Matahari remang merayap di langit kelam. Bang Kumis beserta Julaiha yang berada di dangau berbicara serius tentang nasib ikan-ikannya yang dipanen sebelum saatnya. Setelah selesai berbincang-bincang, Julaiha menghidangkan pepiring nasi dengan lauk ikan bandeng pada untuk suami tercinta. Dengan lahap Bang Kumis menyantap masakan istrinya. Setelah menghabiskan makanan yang dihidangkan istrinya, Bang Kumis pun mengambil pisang sebagai cuci mulut. Kumis tebal yang mengelilingi bibirnya agak menghambat keasyikannya menelan pisang.
”Pak, sudah siang. Mari kita pulang sebelum anak-anak pulang sekolah!” ajak istrinya.
Bang Kumis tak menolak ajakan istrinya. Akhirnya kedua sejoli itu pun beranjak pulang melewati pematang tambak yang dipenuhi pohon pisang.
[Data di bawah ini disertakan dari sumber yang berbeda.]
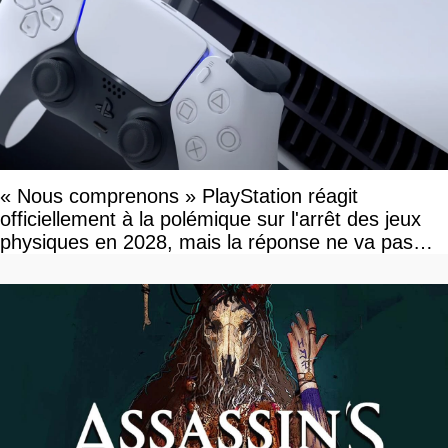
« Nous comprenons » PlayStation réagit
officiellement à la polémique sur l'arrêt des jeux
physiques en 2028, mais la réponse ne va pas
vous plaire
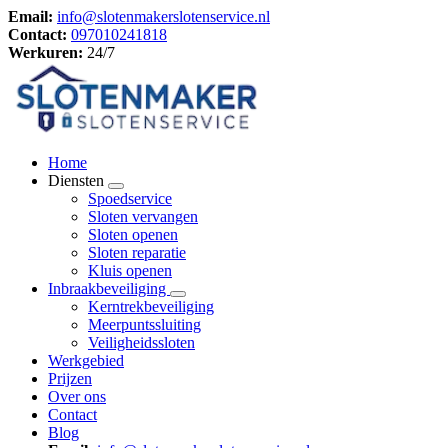
Email:
info@slotenmakerslotenservice.nl
Contact:
097010241818
Werkuren:
24/7
Home
Diensten
Spoedservice
Sloten vervangen
Sloten openen
Sloten reparatie
Kluis openen
Inbraakbeveiliging
Kerntrekbeveiliging
Meerpuntssluiting
Veiligheidssloten
Werkgebied
Prijzen
Over ons
Contact
Blog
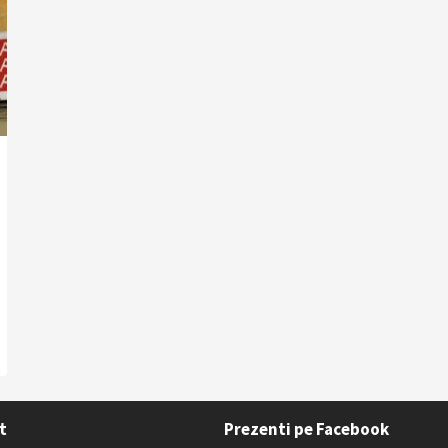
t
Prezenti pe Facebook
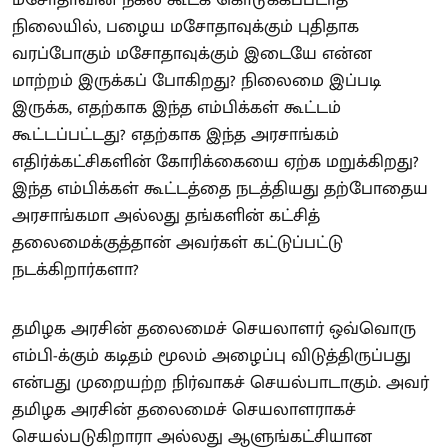
நிலையில், பழைய மசோதாவுக்கும் புதிதாக
வரப்போகும் மசோதாவுக்கும் இடையே என்ன
மாற்றம் இருக்கப் போகிறது? நிலைமை இப்படி
இருக்க, எதற்காக இந்த எம்பிக்கள் கூட்டம்
கூட்டப்பட்டது? எதற்காக இந்த அரசாங்கம்
எதிர்க்கட்சிகளின் கோரிக்கையை ஏற்க மறுக்கிறது?
இந்த எம்பிக்கள் கூட்டத்தை நடத்தியது தற்போதைய
அரசாங்கமா அல்லது தங்களின் கட்சித்
தலைமைக்குத்தான் அவர்கள் கட்டுப்பட்டு
நடக்கிறார்களா?
தமிழக அரசின் தலைமைச் செயலாளர் ஒவ்வொரு
எம்பி-க்கும் கடிதம் மூலம் அழைப்பு விடுத்திருப்பது
என்பது முறையற்ற நிர்வாகச் செயல்பாடாகும். அவர்
தமிழக அரசின் தலைமைச் செயலாளராகச்
செயல்படுகிறாரா அல்லது ஆளுங்கட்சியான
Rumah kecil di tepi jalan setapak terlihat lengang. Dinding-dindingnya banyak yang berlubang. Bahkan di bagian belakang rumah itu masih terlihat sisi-sisi rumahnya yang belum dipasang dinding bambu. Andaikan ada pencuri atau orang yang berniat jahat untuk memasuki rumahnya, maka orang itu akan dengan leluasa keluar masuk rumahnya. Kalaupun ada pencuri yang masuk rumah tersebut, ia pun akan sia-sia karena tidak ada perabot rumah yang berharga tersimpan di dalam bangunan sederhana itu.
Ketika Bang Kumis beserta istri belum sempat membuka pintu rumah, tiba-tiba dari arah jalan setapak terdengar suara anak-anaknya yang bergirang pulang dari sekolah. Mereka menenteng sepasang sepatunya yang sengaja dilepas agar tidak kotor terkena liat yang memenuhi jalan menuju ke rumahnya.
“Assalamualaikum, Bapak, Ibu!” ucap anak-anaknya.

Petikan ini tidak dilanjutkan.